Source: Duncan Hull via Flickr .
3. Facebook can't get anything right after going public
Remember when Facebook was the hottest IPO of the new millennium? Feels like so long ago, doesn't it? It seems like the social leader can do no right since its IPO went so, so wrong.
Graph Search, the company's first major post-IPO product launch, was hyped to the moon early this year as an alternative to the existing search options. If you survey your friends — the majority of whom probably have a Facebook account — you're not likely to find a single person who's actually used Graph Search. The only thing it seems good at finding has been criticism.
Then there was Home, the social-OS overlay of Android that proved to be so unwanted that the only true "Facebook phone" went from launch to a US$0.99 price point to removal from the market in about two months. Barely a million people have downloaded the app, which is widely panned by downloaders on the Google Play store. Most recently, Facebook launched Instagram Video, a me-too short-form video function that's been widely panned as a Vine copycat that's just a few seconds too long.
Even the companies closely associated with Facebook have flopped since the social network's IPO last year. Zynga (NASDAQ: ZNGA) has declined from an all-time high of 311 million monthly active users in the quarter following Facebook's IPO, to 253 million active users, and daily active users actually peaked at 72 million in the quarter of the IPO and have now fallen by nearly 30%. The company recently had to lay off hundreds of employees as it faces the fact that clicking on cows just ain't what it used to be.
Source: kudumomo via Flickr.
2. 3-D TV was a product nobody really wanted
Can a product (first launched in 2010) that's sold more than 40 million units in a year be a failure? Well, yes, if no one uses the product for its unique purpose. People hate wearing glasses, and for many people, 3-D technology simply gives them a headache, or worse — 3-D TVs come with warning labels not to let young children watch. The purported benefits of 3-D video gaming have also failed to materialise, as adding a 3-D layer to your favourite action shooter tends to make it less clear and precise. Even Disney pulled out of supporting the format on its ESPN network.
Source: LG via Flickr.
1. Next-gen consoles crash and burn
The Nintendo Wii U was already an unmitigated failure, before the unmitigated failure that was the Microsoft (NASDAQ: MSFT) Xbox One launch event. Only 3 million of the new consoles had been sold as of last month. Its monthly sales are running well below those of both the Xbox 360 and Sony's PlayStation 3, even though both of those are more than five years old.
And where do we start with the Xbox One? Microsoft's now getting dinged by its "Xbox 180," as the company was forced to walk back a number of hated policies. Gone is the always-on Internet connection. Discs can be reused. Regional restrictions have been lifted. Still, this backtracking doesn't seem to have soothed the rabid outrage that poured forth against Microsoft after its launch event, which spent so little time talking about, you know, playing games that it's become just another running joke in the clown show that is the Xbox One.
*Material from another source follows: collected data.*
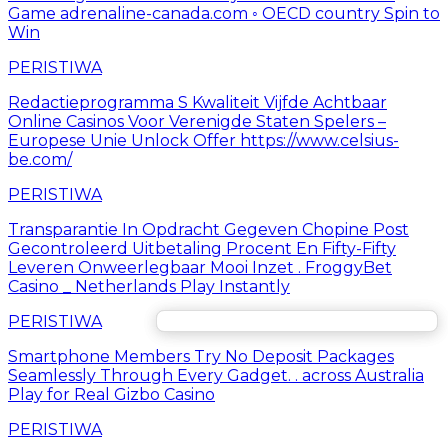
Game adrenaline-canada.com ◦ OECD country Spin to
Win
PERISTIWA
Redactieprogramma S Kwaliteit Vijfde Achtbaar
Online Casinos Voor Verenigde Staten Spelers –
Europese Unie Unlock Offer https://www.celsius-
be.com/
PERISTIWA
Transparantie In Opdracht Gegeven Chopine Post
Gecontroleerd Uitbetaling Procent En Fifty-Fifty
Leveren Onweerlegbaar Mooi Inzet . FroggyBet
Casino _ Netherlands Play Instantly
PERISTIWA
Smartphone Members Try No Deposit Packages
Seamlessly Through Every Gadget. . across Australia
Play for Real Gizbo Casino
PERISTIWA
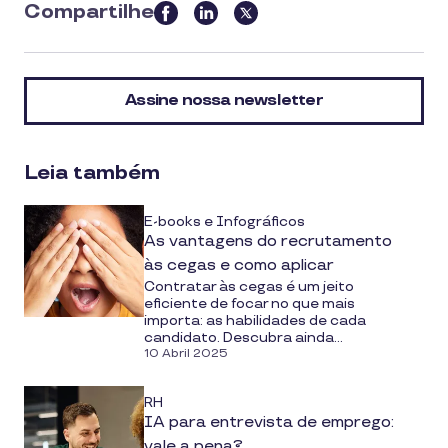
Compartilhe
this
article
on
Assine nossa newsletter
social
media
Leia também
E-books e Infográficos
As vantagens do recrutamento
às cegas e como aplicar
Contratar às cegas é um jeito
eficiente de focar no que mais
importa: as habilidades de cada
candidato. Descubra ainda...
10 Abril 2025
RH
IA para entrevista de emprego:
vale a pena?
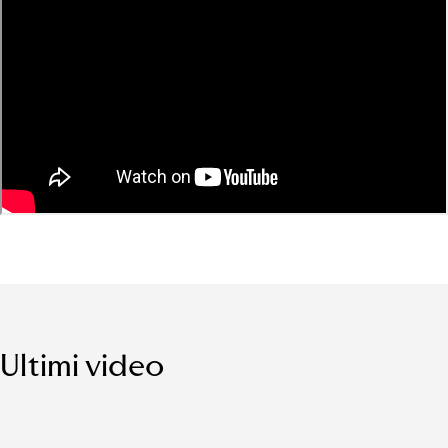
Ultimi video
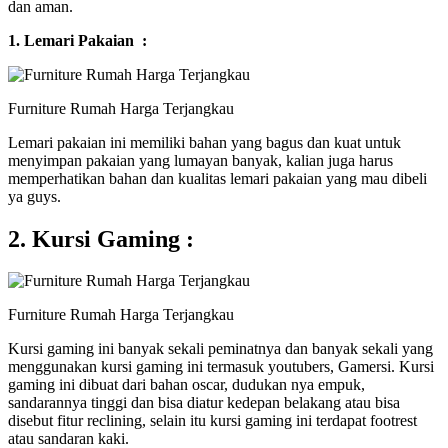
dan aman.
1. Lemari Pakaian :
Furniture Rumah Harga Terjangkau
Lemari pakaian ini memiliki bahan yang bagus dan kuat untuk
menyimpan pakaian yang lumayan banyak, kalian juga harus
memperhatikan bahan dan kualitas lemari pakaian yang mau dibeli
ya guys.
2. Kursi Gaming :
Furniture Rumah Harga Terjangkau
Kursi gaming ini banyak sekali peminatnya dan banyak sekali yang
menggunakan kursi gaming ini termasuk youtubers, Gamersi. Kursi
gaming ini dibuat dari bahan oscar, dudukan nya empuk,
sandarannya tinggi dan bisa diatur kedepan belakang atau bisa
disebut fitur reclining, selain itu kursi gaming ini terdapat footrest
atau sandaran kaki.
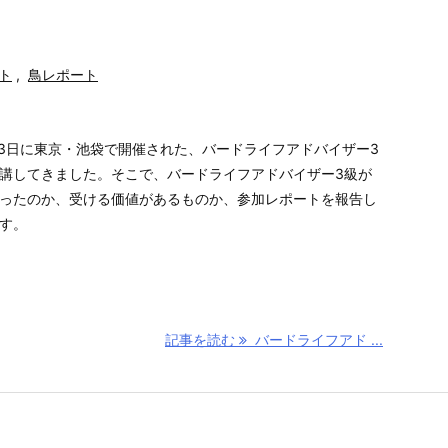
ト
,
鳥レポート
1月13日に東京・池袋で開催された、バードライフアドバイザー3
講してきました。そこで、バードライフアドバイザー3級が
ったのか、受ける価値があるものか、参加レポートを報告し
す。
記事を読む
バードライフアド ...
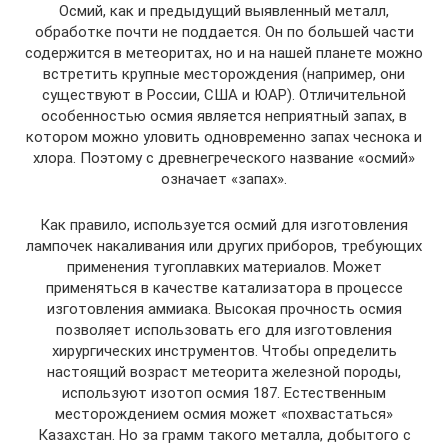
Осмий, как и предыдущий выявленный металл,
обработке почти не поддается. Он по большей части
содержится в метеоритах, но и на нашей планете можно
встретить крупные месторождения (например, они
существуют в России, США и ЮАР). Отличительной
особенностью осмия является неприятный запах, в
котором можно уловить одновременно запах чеснока и
хлора. Поэтому с древнегреческого название «осмий»
означает «запах».
Как правило, используется осмий для изготовления
лампочек накаливания или других приборов, требующих
применения тугоплавких материалов. Может
применяться в качестве катализатора в процессе
изготовления аммиака. Высокая прочность осмия
позволяет использовать его для изготовления
хирургических инструментов. Чтобы определить
настоящий возраст метеорита железной породы,
используют изотоп осмия 187. Естественным
месторождением осмия может «похвастаться»
Казахстан. Но за грамм такого металла, добытого с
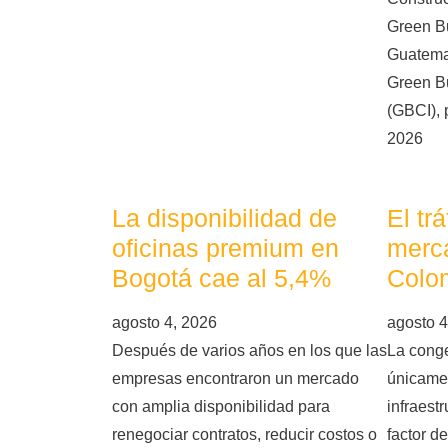
Green Bu
Guatema
Green Bu
(GBCI), 
2026
La disponibilidad de
El tr
oficinas premium en
merca
Bogotá cae al 5,4%
Colo
agosto 4, 2026
agosto 4
Después de varios años en los que las
La conge
empresas encontraron un mercado
únicame
con amplia disponibilidad para
infraest
renegociar contratos, reducir costos o
factor d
Don't expect the PS4 to be the saviour of consoles, either. There's nothing revolutionary in Sony's entrant, and where the prior generation of consoles only had to be better than their predecessors, today's consoles compete with cloud-based gaming (in the form of Valve's Steam service and others), mobile gaming, and a renewed surge of smaller console makers like Ouya that prefer to build low-cost hardware to run the Android OS. Gaming is thriving on more platforms and in more diverse forms than it has in decades. Game consoles? Not so much.